Je ne pourrais pas rester avec elle pour toujours, mais j’essaierais de me rattraper en créant des souvenirs tant que nous le pourrions. Et puis, je pouvais utiliser les passerelles librement maintenant, alors peut-être qu’il ne serait plus si difficile de retrouver Chris.
+++
J’avais terminé mes exercices en solo sur le terrain d’entraînement après un léger entraînement à l’épée — ou suffisamment léger pour ne pas me blesser, du moins — avec Mei dans la cour du manoir. C’est alors que les mécaniciennes se réveillèrent enfin.
« Bonjour… » bailla Tina.
« Je suis désolée que nous ayons dormi trop longtemps », dit Wiska.
Ces deux-là étaient d’ailleurs des jumelles. La rouquine qui bâillait avec un faux accent de guilde rurale était la sœur aînée, Tina. Celle qui s’excusait était la plus jeune, Wiska, polie, sérieuse avec des cheveux bleus. Elles avaient l’air aussi jeunes que Chris — peut-être même plus jeunes qu’elle — mais elles étaient en fait des adultes de mon âge. Pourquoi avaient-elles l’air d’adultes coincés dans des corps d’enfants ? Eh bien, c’étaient des naines. Dans cet univers de science-fiction, les naines n’avaient pas de mignon nez en bouton ni de barbe, comme c’était le cas dans les histoires fantastiques dans lesquelles on les trouvait couramment, elles ressemblaient à de petites filles humaines. Elles avaient toutes deux une force surhumaine qui défiait leur apparence. Si vous vous montriez grossier avec elles, vous risquiez d’avoir des ennuis.
« Ne vous en faites pas », répondis-je. « Qu’est-ce que vous voulez faire pour le petit déjeuner ? Si vous mangez maintenant, vous n’aurez plus de place pour le déjeuner. »
« Voulez-vous que je vous prépare du thé avec du lait et du sucre ? » proposa Mei.
« Oui, je t’en prie ! »
« Merci beaucoup. »
Mei commença rapidement à préparer du thé pour les jumelles. Elles satisferont leur appétit avec un léger goûter pour l’instant et déjeuneront avec nous plus tard.

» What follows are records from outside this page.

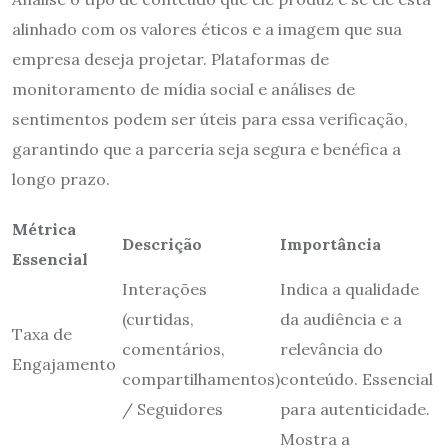
alinhado com os valores éticos e a imagem que sua
empresa deseja projetar. Plataformas de
monitoramento de mídia social e análises de
sentimentos podem ser úteis para essa verificação,
garantindo que a parceria seja segura e benéfica a
longo prazo.
Métrica
Descrição
Importância
Essencial
Interações
Indica a qualidade
(curtidas,
da audiência e a
Taxa de
comentários,
relevância do
Engajamento
compartilhamentos)
conteúdo. Essencial
/ Seguidores
para autenticidade.
Mostra a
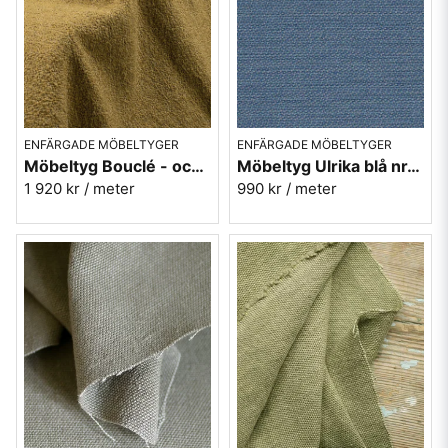
ENFÄRGADE MÖBELTYGER
ENFÄRGADE MÖBELTYGER
Möbeltyg Bouclé - ockragul nr.5
Möbeltyg Ulrika blå nr.51 - Carl Malmstens-kvalitet
1 920 kr
/ meter
990 kr
/ meter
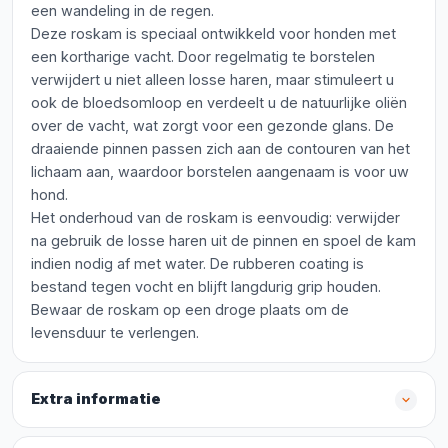
een wandeling in de regen.
Deze roskam is speciaal ontwikkeld voor honden met
een kortharige vacht. Door regelmatig te borstelen
verwijdert u niet alleen losse haren, maar stimuleert u
ook de bloedsomloop en verdeelt u de natuurlijke oliën
over de vacht, wat zorgt voor een gezonde glans. De
draaiende pinnen passen zich aan de contouren van het
lichaam aan, waardoor borstelen aangenaam is voor uw
hond.
Het onderhoud van de roskam is eenvoudig: verwijder
na gebruik de losse haren uit de pinnen en spoel de kam
indien nodig af met water. De rubberen coating is
bestand tegen vocht en blijft langdurig grip houden.
Bewaar de roskam op een droge plaats om de
levensduur te verlengen.
Extra informatie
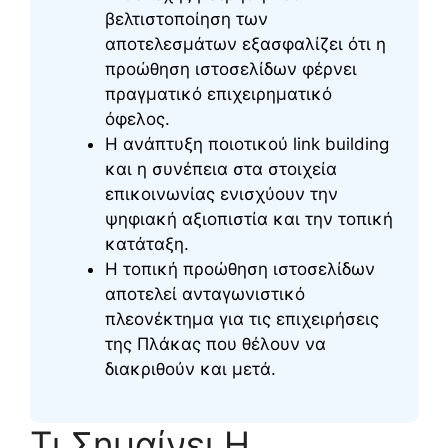
βελτιστοποίηση των
αποτελεσμάτων εξασφαλίζει ότι η
προώθηση ιστοσελίδων φέρνει
πραγματικό επιχειρηματικό
όφελος.
Η ανάπτυξη ποιοτικού link building
και η συνέπεια στα στοιχεία
επικοινωνίας ενισχύουν την
ψηφιακή αξιοπιστία και την τοπική
κατάταξη.
Η τοπική προώθηση ιστοσελίδων
αποτελεί ανταγωνιστικό
πλεονέκτημα για τις επιχειρήσεις
της Πλάκας που θέλουν να
διακριθούν και μετά.
Τι Σημαίνει Η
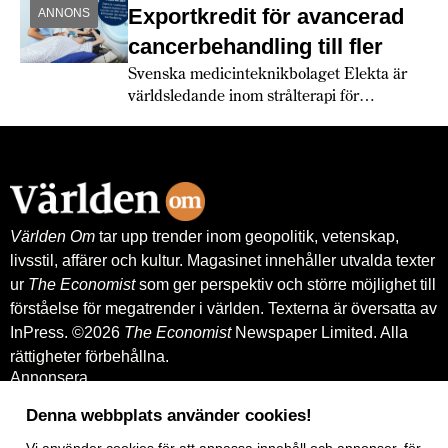
Exportkredit för avancerad
ANNONS
cancerbehandling till fler
Svenska medicinteknikbolaget Elekta är
världsledande inom strålterapi för
cancerbehandling – och fortsätter växa
globalt. Bland annat med hjälp av
leverantörskreditgarantier från
Exportkreditnämnden, EKN.
Världen Om
tar upp trender inom geopolitik, vetenskap,
livsstil, affärer och kultur. Magasinet innehåller utvalda texter
ur
The Economist
som ger perspektiv och större möjlighet till
förståelse för megatrender i världen. Texterna är översatta av
InPress. ©2026
The Economist
Newspaper Limited. Alla
rättigheter förbehållna.
Annonsera
Om oss
Kontakt
Denna webbplats använder cookies!
Nyhetsbrev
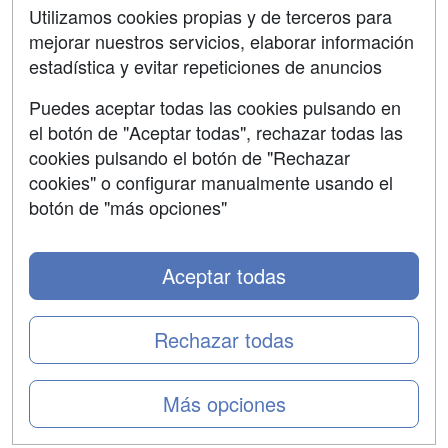
Contactar
Utilizamos cookies propias y de terceros para
mejorar nuestros servicios, elaborar información
Confidencialidad
estadística y evitar repeticiones de anuncios
Aviso legal
Puedes aceptar todas las cookies pulsando en
Copyleft
el botón de "Aceptar todas", rechazar todas las
cookies pulsando el botón de "Rechazar
cookies" o configurar manualmente usando el
botón de "más opciones"
Grupo formazion:
Aceptar todas
Rechazar todas
Más opciones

« Du shopping, hein ? Où allons-nous ? » demanda Tina.
« Hmm… Je suppose qu’on va acheter des vêtements et d’autres choses. » Elma haussa les épaules.
« Mais vous avez acheté une robe récemment, n’est-ce pas ? » fit remarquer Wiska.
« Oui, mais je parle de vêtements normaux, de tous les jours. La capitale vend beaucoup de beaux vêtements fabriqués avec la nouvelle technologie Edge-Tech. On peut aussi commander des vêtements sur mesure. »
« Pourquoi ne pas acheter des vêtements normaux ? »
Eh bien, je n’ai aucune idée de ce que signifie « Edge-Tech ». Oh, quand j’y pense, j’ai acheté à Mimi et Elma des sous-vêtements en matière anti-laser… Est-ce comme ça que ça s’appelle ? Edge-Tech ?
« Les vêtements Edge-Tech sont tellement plus confortables, même si le design est le même. De plus, leur ligne pour mercenaires est fabriquée avec des matériaux anti-laser et résistants aux lames. Il y a même des nano-tissus médicaux qui arrêtent les saignements et soignent les blessures. »
« Hein… » J’avais réfléchi pendant un instant. « Ça a l’air cool. Nous devrions l’essayer. Si ça nous plaît, on en achètera. »
« Et à quel point ces produits sont-ils chers ? » demande Tina en grimaçant.
« Je suis sûre qu’on peut se le permettre maintenant, frangine. » Wiska avait raison. Elles pouvaient probablement se permettre de faire des folies ces jours-ci. Après tout, elles touchaient une prime conséquente.
Les jumelles n’étaient pas des membres officiels de l’équipage du Krishna ou du Lotus Noir, mais des mécaniciennes prêtés par le fabricant du Lotus Noir. Les circonstances étaient pour le moins anormales, mais elles étaient essentiellement là pour deux raisons : étudier leur nouveau modèle en action et présenter les excuses de la Space Dwergr. Comme je l’ai dit, c’est un peu bizarre.